The onshore renminbi, which trades in a band set by China’s authorities that limits daily moves to 2 per cent either way, on Thursday fell to its weakest level since 2007 against the dollar at Rmb7.351 before recovering.
The People’s Bank of China has for six consecutive sessions allowed a weakening in the official “fixing” rate for the onshore currency, in a sign it is willing to allow a modest depreciation to cushion the tariff blow for their exporters.
The move comes after US Treasury secretary Scott Bessent on Wednesday urged China not to further devalue its currency and called a weaker renminbi “a tax on the rest of the world”.
Market pressure for a weaker renminbi has been mounting.
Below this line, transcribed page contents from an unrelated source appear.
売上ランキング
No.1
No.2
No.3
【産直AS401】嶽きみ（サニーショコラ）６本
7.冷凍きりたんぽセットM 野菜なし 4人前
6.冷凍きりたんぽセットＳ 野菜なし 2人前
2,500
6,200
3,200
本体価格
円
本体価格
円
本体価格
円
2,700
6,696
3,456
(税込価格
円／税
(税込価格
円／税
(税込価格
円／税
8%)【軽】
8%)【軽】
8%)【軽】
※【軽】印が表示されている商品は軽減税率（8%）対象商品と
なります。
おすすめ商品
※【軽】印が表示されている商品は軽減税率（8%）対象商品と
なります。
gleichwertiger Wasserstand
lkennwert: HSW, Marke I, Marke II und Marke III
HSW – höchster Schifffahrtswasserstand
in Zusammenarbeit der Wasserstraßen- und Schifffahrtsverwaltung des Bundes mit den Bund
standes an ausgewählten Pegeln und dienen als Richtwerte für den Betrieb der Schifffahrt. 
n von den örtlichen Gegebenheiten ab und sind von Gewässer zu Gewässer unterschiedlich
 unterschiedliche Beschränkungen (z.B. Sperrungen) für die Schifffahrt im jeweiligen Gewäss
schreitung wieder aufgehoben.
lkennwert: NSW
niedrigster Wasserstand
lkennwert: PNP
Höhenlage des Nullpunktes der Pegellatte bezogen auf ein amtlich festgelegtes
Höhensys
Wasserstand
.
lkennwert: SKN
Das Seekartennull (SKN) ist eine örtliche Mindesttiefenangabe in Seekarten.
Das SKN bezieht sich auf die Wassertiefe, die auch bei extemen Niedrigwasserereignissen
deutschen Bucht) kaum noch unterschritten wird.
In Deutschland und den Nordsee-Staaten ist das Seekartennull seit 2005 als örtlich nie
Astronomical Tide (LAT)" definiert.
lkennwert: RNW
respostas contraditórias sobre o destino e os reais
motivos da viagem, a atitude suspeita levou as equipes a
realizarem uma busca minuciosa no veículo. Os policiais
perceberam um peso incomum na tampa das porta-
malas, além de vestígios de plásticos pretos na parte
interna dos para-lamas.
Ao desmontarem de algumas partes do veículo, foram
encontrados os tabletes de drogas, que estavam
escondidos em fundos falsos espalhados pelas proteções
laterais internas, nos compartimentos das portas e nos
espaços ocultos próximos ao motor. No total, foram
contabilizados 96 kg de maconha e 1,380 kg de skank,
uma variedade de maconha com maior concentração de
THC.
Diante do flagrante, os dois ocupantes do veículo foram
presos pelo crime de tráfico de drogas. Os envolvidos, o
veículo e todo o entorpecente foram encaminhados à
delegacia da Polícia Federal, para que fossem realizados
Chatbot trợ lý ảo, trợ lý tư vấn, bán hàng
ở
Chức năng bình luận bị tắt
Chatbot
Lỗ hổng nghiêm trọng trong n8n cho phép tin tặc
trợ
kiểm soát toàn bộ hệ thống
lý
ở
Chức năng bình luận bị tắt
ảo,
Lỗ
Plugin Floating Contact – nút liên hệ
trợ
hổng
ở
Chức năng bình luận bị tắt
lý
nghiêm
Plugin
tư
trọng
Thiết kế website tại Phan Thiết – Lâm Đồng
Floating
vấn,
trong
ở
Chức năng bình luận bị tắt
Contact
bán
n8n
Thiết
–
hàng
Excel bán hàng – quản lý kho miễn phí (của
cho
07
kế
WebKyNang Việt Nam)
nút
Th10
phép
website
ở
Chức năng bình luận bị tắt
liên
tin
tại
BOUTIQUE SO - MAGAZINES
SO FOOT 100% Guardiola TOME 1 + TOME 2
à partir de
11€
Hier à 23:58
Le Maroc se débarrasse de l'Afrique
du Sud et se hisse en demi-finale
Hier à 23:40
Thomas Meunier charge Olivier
The offshore renminbi, which trades freely, on Tuesday hit an all-time low of Rmb7.42 against the dollar after President Donald Trump’s tariff blitz.
The Hong Kong dollar this week rose to its strongest against the US currency since 2021, an indicator of capital outflows from China into the city’s listed stocks.
Tensions have increased between the US and China after Trump on Wednesday announced a 90-day pause on reciprocal tariffs for countries that have not retaliated against US levies, limiting them to 10 per cent, while raising those on China to 125 per cent.
The move prompted fears of a currency clash between Beijing and Washington that could spark a serious escalation in global trade tensions as other countries come under pressure to mount devaluations of their own.
People familiar with China’s currency management played this down, saying the authorities were not planning a shock devaluation, which could destabilise markets and lead to capital flight while also hitting the domestic economy.
The drop in the daily fixing by the PBoC has been relatively small since Trump’s “liberation day” last week when he announced his universal 10 per cent tariff, suggesting the authorities are managing the renminbi as it comes under market pressure rather than preparing for currency wars.
One foreign exchange trader at a Chinese bank who receives orders from the PBoC to buy or sell dollars in order to defend the renminbi told the Financial Times that the authorities’ aim was to “control the pace of depreciation” with less aggressive intervention.
“Our base case is that it will be an orderly, controlled devaluation,” said Kaanhari Singh, head of Asia cross asset strategy at Barclays.
“On balance a meaningful devaluation looks less likely — China carries out more intraregional trade now as well as trade with the US, and Beijing is unlikely to want to destabilise [Asian] trading partners,” said Edward Evans, emerging market equities portfolio manager at Ashmore.
Additional reporting by Joseph Cotterill in London
How China manages the renminbi
Every day, authorities calculate a central parity rate against the dollar, also known as the “fixing” rate.
Traders regard this rate as one of the central bank’s main tools to communicate policy guidance.
The market exchange rate is allowed to fluctuate within plus or minus 2 per cent of the fixing rate. This is known as the band.
The authorities have a wide range of formal and informal tools to intervene and keep the market rate within the band, including mobilisation of cash sitting in state banks. China has been trying to allow more flexibility in the exchange rate, adjusting the fixing rate over time to reflect market pressures.
Until recently, the fixing rate was unusually stable even though the market rate was close to the weaker end of the band. That implied depreciation pressures on the renminbi that the authorities were resisting.